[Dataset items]
.....

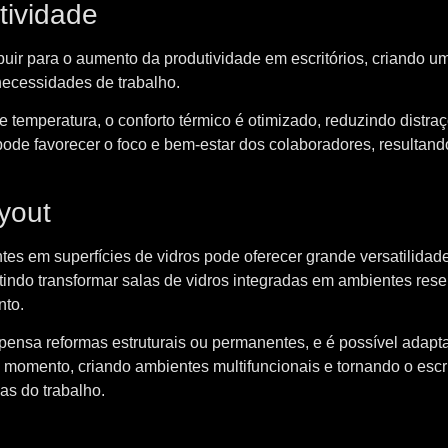
tividade
ribuir para o aumento da produtividade em escritórios, criando 
 necessidades de trabalho.
 temperatura, o conforto térmico é otimizado, reduzindo distra
pode favorecer o foco e bem-estar dos colaboradores, resultan
ayout
ntes em superfícies de vidros pode oferecer grande versatilidad
mitindo transformar salas de vidros integradas em ambientes res
nto.
ensa reformas estruturais ou permanentes, e é possível adapt
momento, criando ambientes multifuncionais e tornando o escri
s do trabalho.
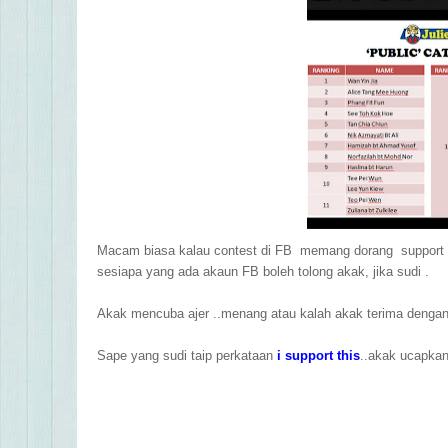
Macam biasa kalau contest di FB memang dorang support ha
sesiapa yang ada akaun FB boleh tolong akak, jika sudi .
Akak mencuba ajer ..menang atau kalah akak terima dengan 
Sape yang sudi taip perkataan
i support this
..akak ucapkan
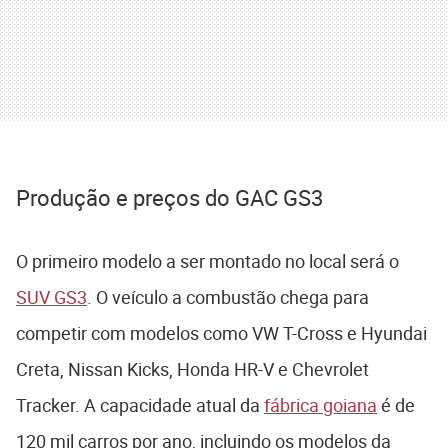
Produção e preços do GAC GS3
O primeiro modelo a ser montado no local será o
SUV GS3
. O veículo a combustão chega para
competir com modelos como VW T-Cross e Hyundai
Creta, Nissan Kicks, Honda HR-V e Chevrolet
Tracker. A capacidade atual da
fábrica goiana
é de
120 mil carros por ano, incluindo os modelos da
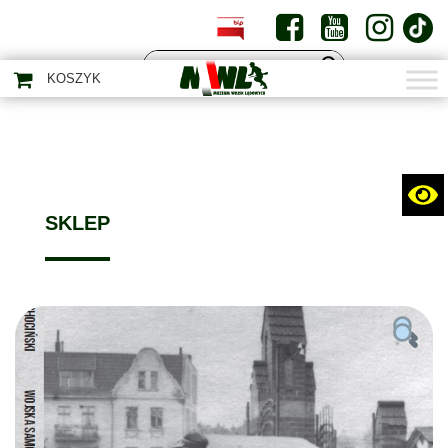
PL
EN
KOSZYK
SKLEP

.....

» **WORK ORDER**
Here the job is to repeat the entries verbatim while leaving all pictures out.

» **SOLVED EXERCISE**
tividade
ribuir para o aumento da produtividade em escritórios, criando 
 necessidades de trabalho.
 temperatura, o conforto térmico é otimizado, reduzindo distra
pode favorecer o foco e bem-estar dos colaboradores, resultan
ayout
ntes em superfícies de vidros pode oferecer grande versatilidad
mitindo transformar salas de vidros integradas em ambientes res
nto.
ensa reformas estruturais ou permanentes, e é possível adapt
momento, criando ambientes multifuncionais e tornando o escri
s do trabalho.
Macam biasa kalau contest di FB memang dorang support ha
sesiapa yang ada akaun FB boleh tolong akak, jika sudi .
Akak mencuba ajer ..menang atau kalah akak terima dengan 
Sape yang sudi taip perkataan
i support this
..akak ucapkan
Produção e preços do GAC GS3
O primeiro modelo a ser montado no local será o
SUV GS3
. O veículo a combustão chega para
competir com modelos como VW T-Cross e Hyundai
Creta, Nissan Kicks, Honda HR-V e Chevrolet
Tracker. A capacidade atual da
fábrica goiana
é de
120 mil carros por ano, incluindo os modelos da
PL
EN
KOSZYK
SKLEP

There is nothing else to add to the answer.